Publié le , mis à jour

L’ailier a connu sa première sélection, ce jeudi, à Milton Keynes à l’occasion de la victoire bonifiée face au Canada. Avec un essai à la clé et un oubli regrettable.

Quelles sont vos premières impressions après cette grande première, agrémentée d’un essai ?

Le fait que, collectivement, l’équipe ait bien tourné et ait gagné avec le bonus offensif est une grande satisfaction. Même si le Canada nous a par moments mis en difficulté, nous n’avons jamais vraiment été en danger. L’équipe a su rester sereine et a maîtrisé. Pour l’analyse individuelle, il faudra attendre la vidéo. Ce n’est pas parfait du tout. Je ne vais pas me contenter de cette prestation. Après, je suis très heureux, je ne fais pas la fine bouche. J’ai marqué un essai pour ma première sélection, ça fait énormément plaisir. Je ne me sens en aucun cas arrivé.

Qu’est-ce qui vous a le plus marqué dans ce baptême international ?

Le rythme m’a surpris un peu. Il y en a énormément, il faut être sur le qui-vive en permanence. Après, nous sommes tout de même habitués à avoir de grosses oppositions dans notre championnat. Le contexte change après : c’est une sélection, il y a une ambiance particulière, plus de pression… C’est un grand moment de participer à cette aventure. Je profite à fond de tout ce qui m’arrive.

Comment avez-vous vécu les derniers instants avant le coup d’envoi ?

J’avais essayé d’anticiper cet avant-match. Pendant l’hymne, j’avais presque envie de sourire. Mais je me suis dit que ce n’était peut-être pas le moment. Ça restera un instant magique. J’ai géré mes émotions positivement en pensant à ma famille et à mes amis qui ont dû être très émus. Je me suis avant tout focalisé sur mon match.

Vous en voulez-vous de n’avoir pas réceptionné le coup d’envoi à l’origine du premier essai canadien ?

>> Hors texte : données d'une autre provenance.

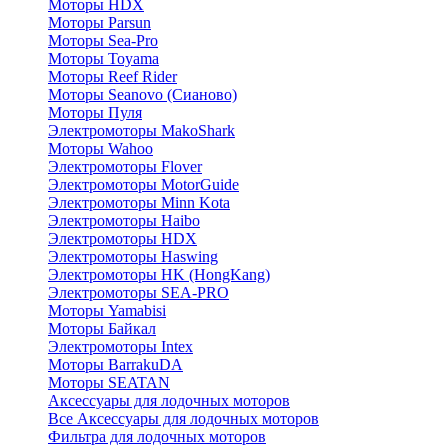
Моторы HDX
Моторы Parsun
Моторы Sea-Pro
Моторы Toyama
Моторы Reef Rider
Моторы Seanovo (Сианово)
Моторы Пуля
Электромоторы MakoShark
Моторы Wahoo
Электромоторы Flover
Электромоторы MotorGuide
Электромоторы Minn Kota
Электромоторы Haibo
Электромоторы HDX
Электромоторы Haswing
Электромоторы HK (HongKang)
Электромоторы SEA-PRO
Моторы Yamabisi
Моторы Байкал
Электромоторы Intex
Моторы BarrakuDA
Моторы SEATAN
Аксессуары для лодочных моторов
Все Аксессуары для лодочных моторов
Фильтра для лодочных моторов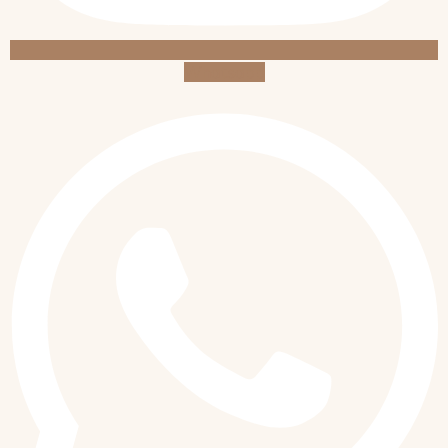
Whatsapp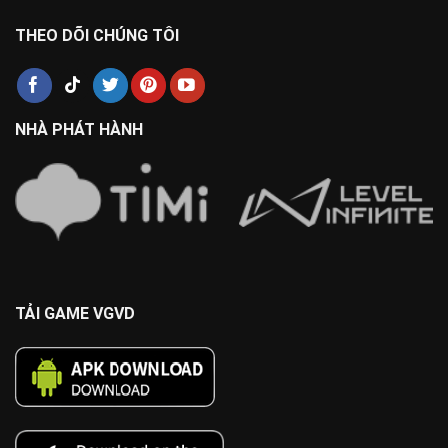
THEO DÕI CHÚNG TÔI
NHÀ PHÁT HÀNH
TẢI GAME VGVD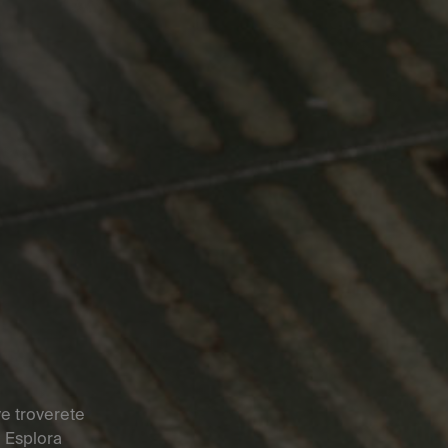
ve troverete
 Esplora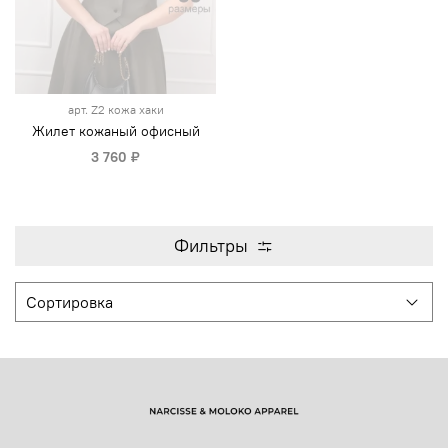
арт.
Z2 кожа хаки
Жилет кожаный офисный
3 760 ₽
Фильтры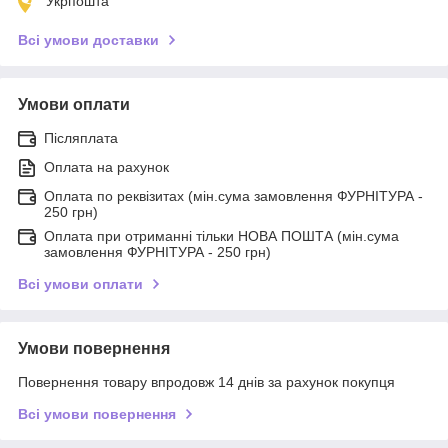
Укрпошта
Всі умови доставки
Умови оплати
Післяплата
Оплата на рахунок
Оплата по реквізитах (мін.сума замовлення ФУРНІТУРА -
250 грн)
Оплата при отриманні тільки НОВА ПОШТА (мін.сума
замовлення ФУРНІТУРА - 250 грн)
Всі умови оплати
Умови повернення
Повернення товару впродовж 14 днів за рахунок покупця
Всі умови повернення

Forcément, parce que derrière, il y a essai. Les erreurs et les boulettes, ça arrive. Je ne me souviens pas très bien de l’action. J’ai pris un KO sur le coup et quand je suis retombé, je ne savais plus où j’étais. Ça fout les boules. Il va falloir travailler les réceptions de coup de pied même si je le fais déjà beaucoup.

En quoi cette action vous a-t-elle déstabilisé ?

Oui, je m’en suis voulu mais si à chaque erreur, tu te mets la tête au fond du seau, tu n’avances jamais. Il a fallu passer à autre chose. La mi-temps m’a heureusement permis de reprendre mes esprits après avoir été sonné.